Including the index would break one important feature of SOPS: if you modify a file (like by adding a list entry), the diff of the encrypted files only shows that change (besides some changes to the metadata). In the above case, if you add a new list item in the middle, and if the list index would be used, all entries after it would also change in the encrypted file.
The only reason right now that two identical values encrypt to the same result is this feature. Figuring out after editing a file which values have just been moved and shouldn't be re-encrypted, and which values have been changed or added and need to be encrypted, is quite a hard problem. Right now this is done by a simple cache, which is initialized wiht the previous content of the file: every value maps to its encryption. If a new value should be encrypted, the cache is checked. If the value appears in there, the encrypted value will be taken from there. If not, it will be encrypted (with a random IV / salt) and the cache will be updated.

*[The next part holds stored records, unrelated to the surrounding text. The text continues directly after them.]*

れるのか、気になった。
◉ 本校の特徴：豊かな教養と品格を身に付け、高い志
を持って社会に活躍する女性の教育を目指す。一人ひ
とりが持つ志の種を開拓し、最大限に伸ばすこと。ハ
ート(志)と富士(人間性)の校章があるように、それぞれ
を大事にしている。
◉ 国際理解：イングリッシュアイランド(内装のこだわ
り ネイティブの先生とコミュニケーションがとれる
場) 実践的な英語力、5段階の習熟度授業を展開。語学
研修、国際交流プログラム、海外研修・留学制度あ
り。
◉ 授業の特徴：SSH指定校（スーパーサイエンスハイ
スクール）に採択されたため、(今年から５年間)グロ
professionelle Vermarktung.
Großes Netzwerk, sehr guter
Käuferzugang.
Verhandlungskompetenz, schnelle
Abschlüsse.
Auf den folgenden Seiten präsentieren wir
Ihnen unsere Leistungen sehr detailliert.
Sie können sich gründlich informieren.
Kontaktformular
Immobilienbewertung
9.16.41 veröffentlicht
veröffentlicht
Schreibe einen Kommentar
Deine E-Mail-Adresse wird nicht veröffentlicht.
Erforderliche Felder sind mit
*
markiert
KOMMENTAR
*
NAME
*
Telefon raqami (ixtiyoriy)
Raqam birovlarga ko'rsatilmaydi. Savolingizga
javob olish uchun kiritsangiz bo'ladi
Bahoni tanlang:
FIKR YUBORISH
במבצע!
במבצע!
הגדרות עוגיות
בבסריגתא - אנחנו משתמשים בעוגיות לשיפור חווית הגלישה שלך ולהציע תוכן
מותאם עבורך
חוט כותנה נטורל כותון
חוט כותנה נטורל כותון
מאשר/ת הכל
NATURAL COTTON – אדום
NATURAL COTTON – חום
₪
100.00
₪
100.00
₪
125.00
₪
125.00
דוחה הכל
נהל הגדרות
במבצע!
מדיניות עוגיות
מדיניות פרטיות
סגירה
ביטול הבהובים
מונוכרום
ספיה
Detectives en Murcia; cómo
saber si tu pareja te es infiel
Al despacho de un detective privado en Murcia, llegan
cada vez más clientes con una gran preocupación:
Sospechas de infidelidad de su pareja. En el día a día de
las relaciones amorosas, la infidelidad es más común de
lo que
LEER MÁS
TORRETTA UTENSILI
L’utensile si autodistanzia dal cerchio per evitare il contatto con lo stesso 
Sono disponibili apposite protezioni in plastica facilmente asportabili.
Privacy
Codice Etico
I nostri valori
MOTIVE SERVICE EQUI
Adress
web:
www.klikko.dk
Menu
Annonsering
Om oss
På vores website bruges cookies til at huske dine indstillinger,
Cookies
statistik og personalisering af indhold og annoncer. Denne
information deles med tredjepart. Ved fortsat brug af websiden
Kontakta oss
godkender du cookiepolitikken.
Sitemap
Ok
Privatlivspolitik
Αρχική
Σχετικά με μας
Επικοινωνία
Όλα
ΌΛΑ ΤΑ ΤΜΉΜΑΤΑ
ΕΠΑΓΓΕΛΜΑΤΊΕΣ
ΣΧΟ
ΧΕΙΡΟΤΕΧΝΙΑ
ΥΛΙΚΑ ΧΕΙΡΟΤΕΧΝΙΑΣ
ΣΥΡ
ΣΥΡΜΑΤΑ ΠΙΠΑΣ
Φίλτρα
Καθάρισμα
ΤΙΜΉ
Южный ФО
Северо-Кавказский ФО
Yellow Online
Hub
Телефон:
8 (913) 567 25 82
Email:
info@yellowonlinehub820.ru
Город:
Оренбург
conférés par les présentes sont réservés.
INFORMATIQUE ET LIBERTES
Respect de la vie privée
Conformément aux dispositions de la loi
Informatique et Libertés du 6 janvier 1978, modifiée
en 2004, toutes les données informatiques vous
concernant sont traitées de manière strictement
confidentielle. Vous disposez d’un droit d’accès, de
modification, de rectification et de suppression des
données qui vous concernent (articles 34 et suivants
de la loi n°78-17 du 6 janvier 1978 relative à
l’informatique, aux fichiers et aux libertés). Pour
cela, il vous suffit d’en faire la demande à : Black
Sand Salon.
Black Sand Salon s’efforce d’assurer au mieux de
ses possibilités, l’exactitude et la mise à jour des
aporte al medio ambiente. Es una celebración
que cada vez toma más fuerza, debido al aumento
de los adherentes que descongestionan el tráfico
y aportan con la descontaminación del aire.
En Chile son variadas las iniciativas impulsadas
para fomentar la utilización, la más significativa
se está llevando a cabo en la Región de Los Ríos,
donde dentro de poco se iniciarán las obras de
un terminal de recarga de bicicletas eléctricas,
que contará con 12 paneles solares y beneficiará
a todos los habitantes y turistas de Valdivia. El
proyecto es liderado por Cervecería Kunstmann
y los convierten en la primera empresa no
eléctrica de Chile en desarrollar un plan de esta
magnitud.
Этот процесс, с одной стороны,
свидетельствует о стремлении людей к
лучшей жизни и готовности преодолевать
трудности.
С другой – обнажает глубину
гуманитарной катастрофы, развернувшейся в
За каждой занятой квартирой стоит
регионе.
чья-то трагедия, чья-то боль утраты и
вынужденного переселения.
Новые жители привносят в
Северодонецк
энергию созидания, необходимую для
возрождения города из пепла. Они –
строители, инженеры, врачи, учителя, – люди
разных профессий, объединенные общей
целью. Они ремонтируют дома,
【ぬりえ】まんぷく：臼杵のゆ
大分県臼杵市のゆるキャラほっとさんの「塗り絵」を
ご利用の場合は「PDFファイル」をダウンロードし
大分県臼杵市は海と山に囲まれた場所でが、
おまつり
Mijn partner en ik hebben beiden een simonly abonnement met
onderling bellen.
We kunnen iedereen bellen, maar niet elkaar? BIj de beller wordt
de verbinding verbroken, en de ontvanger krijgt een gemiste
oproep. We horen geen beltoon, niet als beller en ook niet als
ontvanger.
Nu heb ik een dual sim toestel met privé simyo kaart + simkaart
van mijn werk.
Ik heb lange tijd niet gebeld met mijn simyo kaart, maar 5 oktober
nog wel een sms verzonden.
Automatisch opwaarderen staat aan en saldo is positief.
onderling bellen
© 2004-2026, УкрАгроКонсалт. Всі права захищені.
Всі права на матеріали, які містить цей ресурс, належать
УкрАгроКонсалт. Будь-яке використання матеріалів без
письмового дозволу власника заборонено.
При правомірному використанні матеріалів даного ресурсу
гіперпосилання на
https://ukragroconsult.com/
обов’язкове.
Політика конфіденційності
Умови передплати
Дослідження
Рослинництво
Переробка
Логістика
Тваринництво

Avoiding that the same value encrypts to the same ciphertext (like by using a different IV / salt in every case) without destroying the minimal diff property of encrypted files is quite hard to do. For example, consider a file:
foo:
- bar
- baz
- bam
which is edited to
foo:
- something else
boo:
- baf
- baz
- bam
Ensuring that the encryptions of baz and bam don't change, so that the diff of the encrypted files corresponds to the diff of the unencrypted files (up to changes in the metadata, of course), is quite hard.